John E. Phillips: Let’s talk about the other method of hunting Coues deer where you jump them up. How does that work?
Chris Denham: We call this the Jack O’Connor method. Jack, an internationally-known outdoor writer, made this type of hunt famous in the 1920s and 1930s when hunting Coues deer was basically a still hunt. A hunter would move along ridgelines from canyons to canyons and literally jump the deer up. Fortunately, Coues deer have a tendency to run straight-up a mountain. If you’re on one ridgeline, the Coues deer will tend to run right up the other ridgeline. You can get a shot at them, but you won’t have the time to really evaluate the deer’s antlers to know if it’s the kind of deer you want shoot. Often Coues deer won’t stop until they get over that mountain too. With this method of hunting Coues deer, you won’t get the shot, or you’ll have to take a running shot and risk wounding the deer. Too, when a deer is going away from you, is the worst look you’ll get at his antlers to evaluate that buck for trophy potential is then. Every animal looks big when he’s going away from you.
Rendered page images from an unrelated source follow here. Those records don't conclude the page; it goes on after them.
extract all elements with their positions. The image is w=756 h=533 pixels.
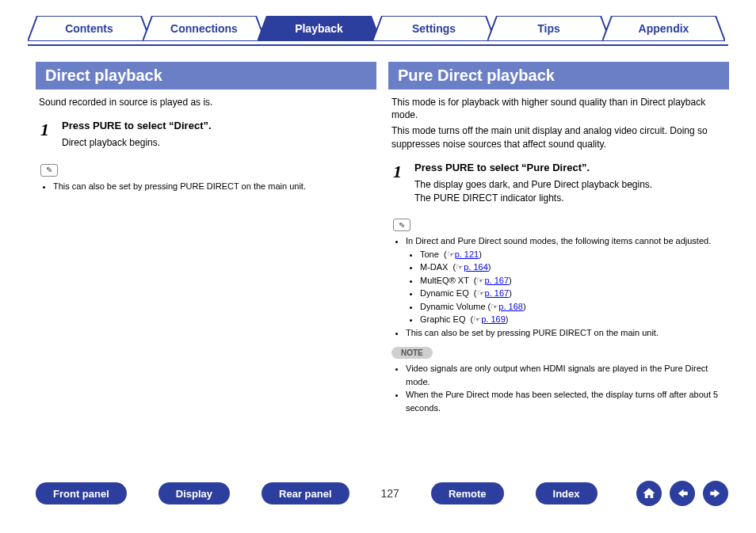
direct-step-title: Press PURE to select “Direct”. bbox=[62, 120, 212, 131]
tab-contents[interactable]: Contents bbox=[28, 16, 151, 41]
page-link[interactable]: p. 164 bbox=[464, 262, 488, 272]
hand-icon: ☞ bbox=[447, 249, 455, 259]
item-name: MultEQ® XT bbox=[420, 276, 469, 285]
hand-icon: ☞ bbox=[491, 302, 498, 311]
item-name: Dynamic Volume bbox=[420, 302, 486, 311]
page-number: 127 bbox=[381, 487, 399, 500]
tab-settings-label: Settings bbox=[372, 16, 495, 41]
nav-icons bbox=[636, 481, 728, 506]
pure-note-2: When the Pure Direct mode has been selec… bbox=[406, 388, 729, 414]
tab-connections[interactable]: Connections bbox=[143, 16, 265, 41]
list-item: Dynamic EQ (☞p. 167) bbox=[420, 287, 729, 300]
item-name: Dynamic EQ bbox=[420, 288, 469, 298]
note-pill: NOTE bbox=[391, 347, 433, 359]
cannot-adjust-lead: In Direct and Pure Direct sound modes, t… bbox=[406, 234, 729, 248]
page-link[interactable]: p. 167 bbox=[484, 276, 509, 285]
tab-playback-label: Playback bbox=[258, 16, 380, 41]
direct-step-desc: Direct playback begins. bbox=[62, 136, 212, 150]
hand-icon: ☞ bbox=[456, 262, 464, 272]
section-title-pure-direct: Pure Direct playback bbox=[388, 62, 729, 89]
page-link[interactable]: p. 168 bbox=[498, 302, 523, 311]
pure-step-desc-1: The display goes dark, and Pure Direct p… bbox=[414, 178, 652, 192]
item-name: Graphic EQ bbox=[420, 314, 465, 324]
pure-step-desc-2: The PURE DIRECT indicator lights. bbox=[414, 192, 652, 205]
list-item: Dynamic Volume (☞p. 168) bbox=[420, 300, 729, 314]
hand-icon: ☞ bbox=[476, 276, 484, 285]
tab-tips-label: Tips bbox=[487, 16, 610, 41]
tab-appendix[interactable]: Appendix bbox=[602, 16, 725, 41]
pure-note-1: Video signals are only output when HDMI … bbox=[406, 362, 729, 388]
nav-underline bbox=[28, 44, 728, 46]
pure-intro-2: This mode turns off the main unit displa… bbox=[388, 124, 729, 153]
tab-contents-label: Contents bbox=[28, 16, 151, 41]
tab-appendix-label: Appendix bbox=[602, 16, 725, 41]
tab-settings[interactable]: Settings bbox=[372, 16, 495, 41]
list-item: Graphic EQ (☞p. 169) bbox=[420, 313, 729, 326]
page-link[interactable]: p. 121 bbox=[455, 249, 479, 259]
step-number: 1 bbox=[393, 162, 402, 205]
front-panel-button[interactable]: Front panel bbox=[36, 482, 127, 504]
pencil-icon: ✎ bbox=[40, 164, 58, 177]
pure-step-1: 1 Press PURE to select “Pure Direct”. Th… bbox=[388, 154, 729, 208]
tab-tips[interactable]: Tips bbox=[487, 16, 610, 41]
direct-intro: Sound recorded in source is played as is… bbox=[36, 89, 376, 112]
direct-note-0: This can also be set by pressing PURE DI… bbox=[53, 180, 376, 193]
list-item: M-DAX (☞p. 164) bbox=[420, 261, 729, 274]
page-link[interactable]: p. 167 bbox=[485, 288, 510, 298]
remote-button[interactable]: Remote bbox=[431, 482, 504, 504]
direct-step-1: 1 Press PURE to select “Direct”. Direct … bbox=[36, 112, 376, 153]
list-item: MultEQ® XT (☞p. 167) bbox=[420, 274, 729, 287]
also-main-unit: This can also be set by pressing PURE DI… bbox=[406, 326, 729, 340]
hand-icon: ☞ bbox=[477, 288, 485, 298]
pencil-icon: ✎ bbox=[393, 219, 410, 231]
prev-page-icon[interactable] bbox=[670, 481, 695, 506]
display-button[interactable]: Display bbox=[158, 482, 230, 504]
bottom-bar: Front panel Display Rear panel 127 Remot… bbox=[36, 478, 728, 509]
section-direct-playback: Direct playback Sound recorded in source… bbox=[36, 62, 376, 192]
pure-intro-1: This mode is for playback with higher so… bbox=[388, 89, 729, 124]
home-icon[interactable] bbox=[636, 481, 662, 506]
next-page-icon[interactable] bbox=[703, 481, 728, 506]
list-item: Tone (☞p. 121) bbox=[420, 248, 729, 261]
pure-step-title: Press PURE to select “Pure Direct”. bbox=[414, 162, 652, 173]
nav-tabs: Contents Connections Playback Settings T… bbox=[28, 16, 728, 48]
section-title-direct: Direct playback bbox=[36, 62, 376, 89]
page-link[interactable]: p. 169 bbox=[481, 314, 506, 324]
index-button[interactable]: Index bbox=[536, 482, 598, 504]
step-number: 1 bbox=[40, 120, 49, 150]
item-name: M-DAX bbox=[420, 262, 448, 272]
rear-panel-button[interactable]: Rear panel bbox=[262, 482, 349, 504]
tab-playback[interactable]: Playback bbox=[258, 16, 380, 41]
section-pure-direct-playback: Pure Direct playback This mode is for pl… bbox=[388, 62, 729, 414]
tab-connections-label: Connections bbox=[143, 16, 265, 41]
hand-icon: ☞ bbox=[473, 314, 481, 324]
item-name: Tone bbox=[420, 249, 439, 259]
Phillips: Will the Coues deer stop and look back at you like a mule deer will?
Denham: Yes, and no. If the deer aren’t really spooked, if they’ve just heard something that has them a little bit buggered, then typically they’ll run about half-way up the hill, stomp, blow, look back and try to figure out what that sound was. If the deer get a whiff of you or a really-good look at you, then they will run right over the top.
Phillips: The other problem starts when you shoot the Coues deer. Because you’re anywhere from 2 to 3 miles from camp and on foot with a pack, how do you get the animal out?
Denham: This time is when a quality pack comes in handy. I literally skin the entire deer, cut all the quarters off, cut the legs off and cut the backstraps and loins off. I carry a game bag and tie the entire meat portion of the deer right to my back and restrap the pack over it. Your pack will weigh 80 to 90 pounds. So, you have to be really careful climbing down those steep hills with a pack that heavy.
Phillips: What about the head of the Coues; what happens with it?
Denham: Often I’ll go ahead and just cape the deer out right to the last joint of the neck called the atlas joint and take the head off at that point. Then I’ll wrap it, tie it into my pack and carry it off the mountain.
Phillips: So, you carry the whole deer off the mountain?
Denham: The whole deer. Right.
Phillips: How can you carry 90 pounds plus the 40 that you usually carry in, which puts you at about 130 pounds?
Denham: Actually, by the time you leave behind the deer’s legs, pelvic bones and rib cage, you’ll end up with about 60 pounds of meat and head. Then if you have anywhere from 30 to 40 pounds in your pack plus your water, you’ll be pushing 80 to 100 pounds. Try not to fall, because getting up will be hard.
To learn more about hunting deer, * watch for John E. Phillips’ newest deer book, “How to Hunt Deer Like a Pro: Volume II,” due out in print by October 1, 2022, and in Audible by November 1, 2022. (See photo) * check out John’s book, “Bowhunting Deer: The Secrets of the PSE Pros,” and its Chapters 12 & 13 on Coues deer, available in Kindle and print at (http://amzn.to/VBr1qW), and soon to be available in mid-October in Audible. * see also, John’s book, “Jim Crumley’s Secrets of Bowhunting Deer” available in Kindle, print and Audible at http://amzn.to/XYTCEY. You may have to copy and paste these links into your browser.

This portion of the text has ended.